While Tyson was once a formidable boxing champion, his face-tattooed legacy is “The Tyson Zone,” a term coined by sports journalist Bill Simmons to describe the realm into which a celebrity descends when any story about them, no matter how bat-shit, is easily believed to be true. In other words, he’s no Muhammad Ali, and “Mike Tyson Mysteries” trades on that willingness to believe anything about Tyson, given his bizarre past behavior. Sleeping with Bengal tigers in his bed, trying to bribe his way into a fight with a zoo gorilla—true stories or subplots for a wacky cartoon? Hard to say. Obviously, as an actor, he’s a willing participant in this project. And Tyson’s no stranger to self-parody (see: "The Hangover"), but he’s also admitted that he appeared in that film to support his then-drug habit. Does the idea of Cormac McCarthy calling on Mike Tyson as a writing coach (spoiler: of course he didn't!) fall into The Tyson Zone, or is it too absurd, and why?

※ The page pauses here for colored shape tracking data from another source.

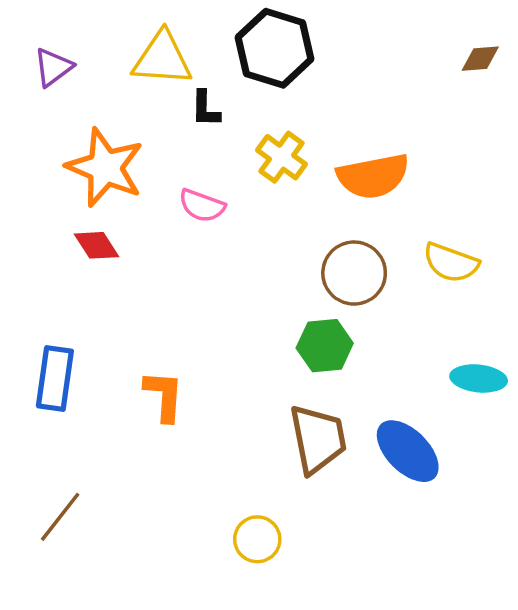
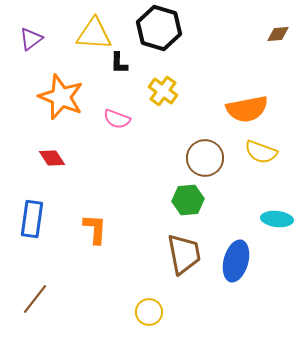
orange semicircle: (373, 176) -> (247, 109), moved
red diamond: (96, 245) -> (52, 158), moved
blue ellipse: (408, 451) -> (236, 261), turned 60

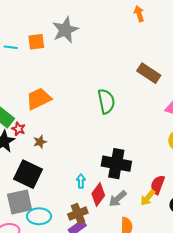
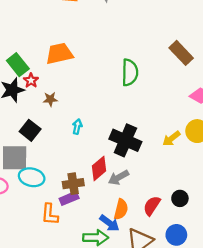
black square: (28, 174) -> (30, 130), size x0.7
cyan arrow: (81, 181) -> (77, 127), moved
red semicircle: (158, 185) -> (152, 206), moved
yellow arrow: (148, 198) -> (171, 139), moved

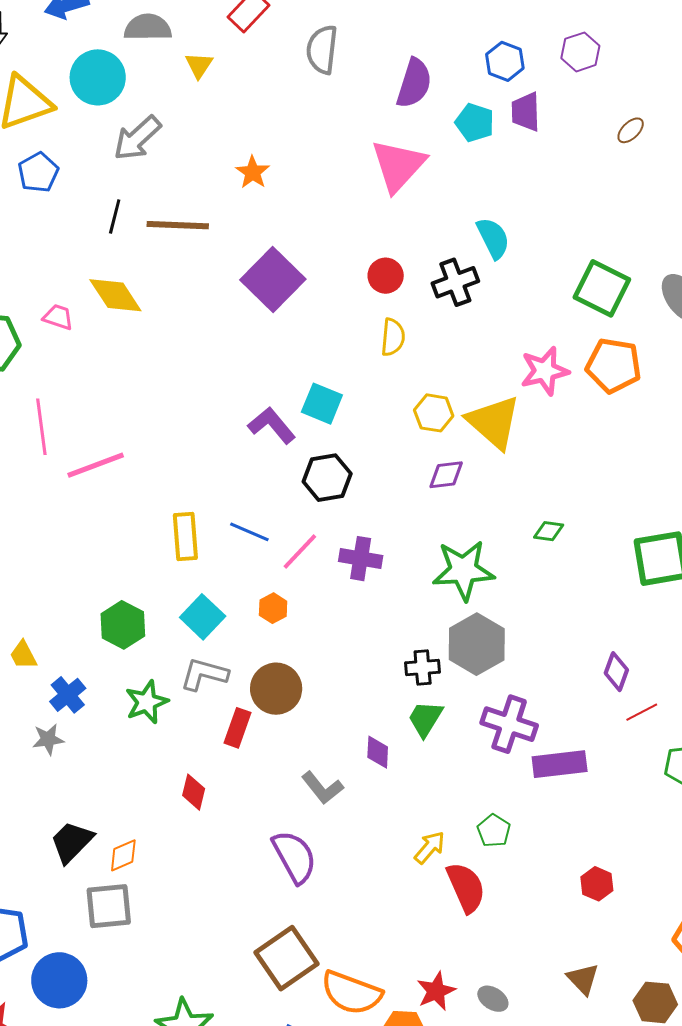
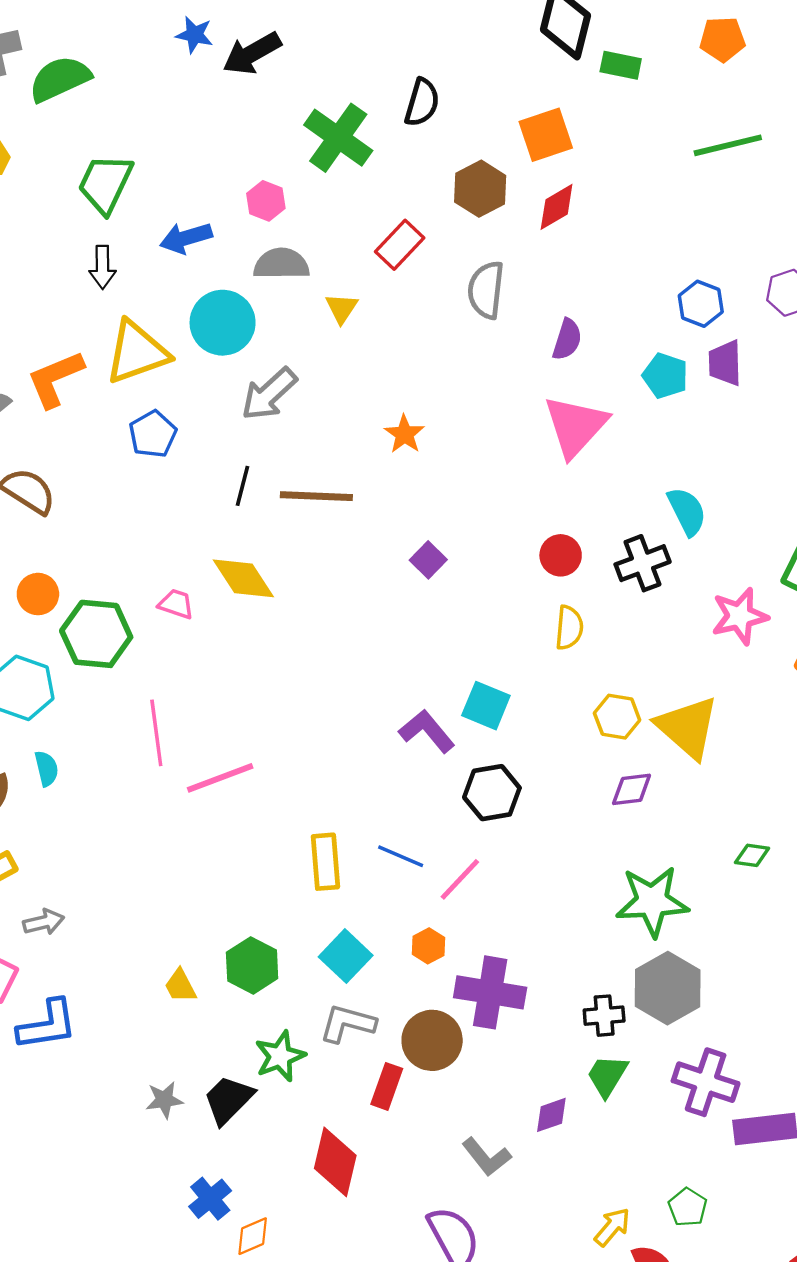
purple semicircle: (414, 83) -> (567, 339), moved, size x0.7
purple square: (273, 280) -> (428, 560), size x0.5
pink star: (545, 371) -> (740, 616), moved
purple cross: (361, 559) -> (490, 992), moved, size x1.4
yellow trapezoid: (23, 655) -> (180, 986), moved
blue cross: (68, 695) -> (210, 1199), moved
purple diamond: (378, 752) -> (551, 1115), turned 68
red diamond: (194, 792) -> (335, 1162), size x1.6
black trapezoid: (72, 842) -> (228, 1100), moved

Despite the casual profanity we expect from an Adult Swim cartoon, “Mike Tyson Mysteries” is, on its surface, kind of sweet, for a show that makes several John Updike jokes. Tyson’s 18-year-old daughter wants to look at college brochures, but he can’t bear the idea of her moving away from home—standard stuff of sitcoms, the fictional (and hilarious) R&B song “Ain’t Got No Time for Bird Sex” notwithstanding.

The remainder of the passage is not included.